Nuanced suppression could be helpful in the example above. As I noted, admins generally don’t want to receive alerts when a workstation reboots in the middle of the night following a software update. But if the incident management software detects a workstation that reboots multiple times during the same period, that could signal a problem (like a flawed software update) that admins will want to know about. In this situation, having suppression configured so that only recurring reboots generate incidents that appear in the central dashboard, would help to optimize incident management effectiveness.
It’s also worth emphasizing that suppression in the context of incident management does not mean that suppressed alerts disappear forever. On the contrary, suppressed alerts still happen, and data related to them should be saved. The only difference between a suppressed alert and a non-suppressed one is that the former is not sent to priority dashboards in the incident management system.
This is important to understand because it means that admins retain the ability to look up suppressed alerts to gain insight into an incident if they need to. This also helps them better tune their alerting thresholds.
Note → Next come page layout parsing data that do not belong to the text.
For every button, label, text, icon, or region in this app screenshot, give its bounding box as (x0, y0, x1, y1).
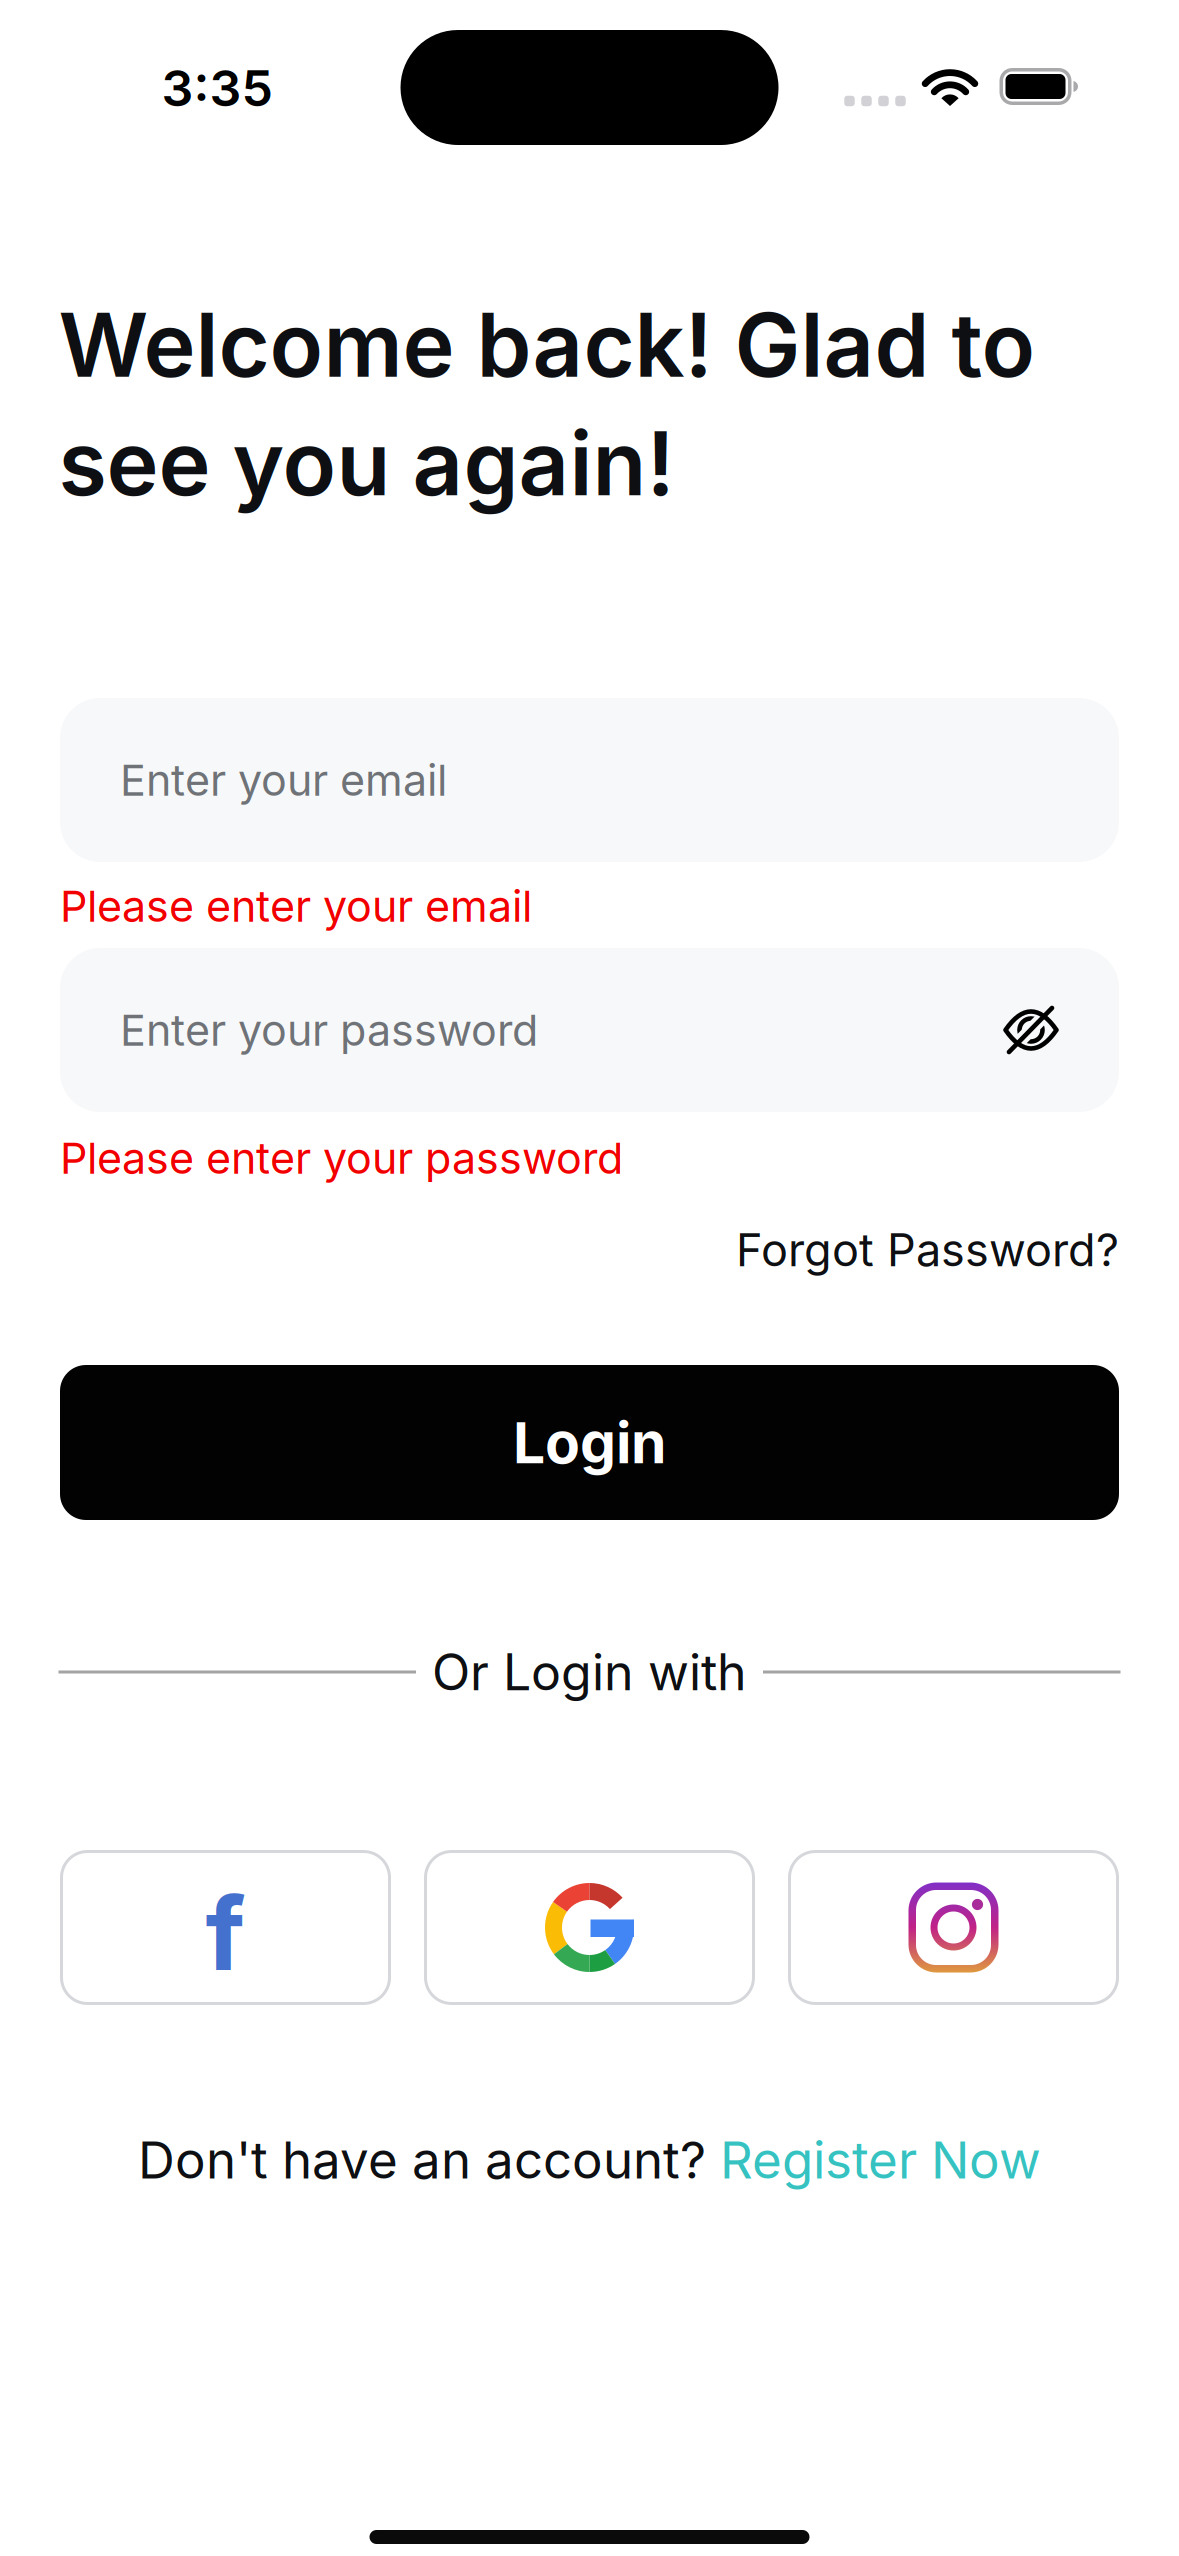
button[interactable] (424, 1850, 755, 2005)
button[interactable]: Login (60, 1365, 1119, 1520)
staticText: 3:35 (162, 58, 272, 118)
staticText: f (206, 1873, 246, 1994)
button[interactable] (999, 998, 1063, 1062)
staticText: Forgot Password? (736, 1223, 1119, 1277)
staticText: Enter your email (120, 754, 447, 806)
button[interactable] (788, 1850, 1119, 2005)
staticText: Login (513, 1408, 666, 1477)
button[interactable]: Forgot Password? (736, 1223, 1119, 1277)
staticText: Or Login with (432, 1642, 747, 1702)
staticText: Don't have an account? (138, 2129, 706, 2191)
button[interactable]: Don't have an account? (138, 2129, 1041, 2191)
button[interactable]: f (60, 1850, 391, 2005)
staticText: Register Now (720, 2129, 1041, 2191)
staticText: Welcome back! Glad to see you again! (58, 292, 1036, 516)
staticText: Please enter your password (60, 1132, 623, 1184)
staticText: Enter your password (120, 1004, 538, 1056)
staticText: Please enter your email (60, 880, 532, 932)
In addition, suppressed alerts still figure into historical incident management data, which can be used to reveal lots of valuable information about infrastructure efficiency and health trends.
With suppression, then, you get to have your alerts and eat them, too—or something like that.
Suppressed alerts can be leveraged in any way admins need to help identify and respond to incidents, but they don’t clutter dashboards with non-actionable information that gets in the way of resolving incidents that are likely to be of a higher priority. Moreover, suppression can be tweaked so that alerts are suppressed only under exactly the right circumstances, but are always reported so you gain full visibility into your infrastructure.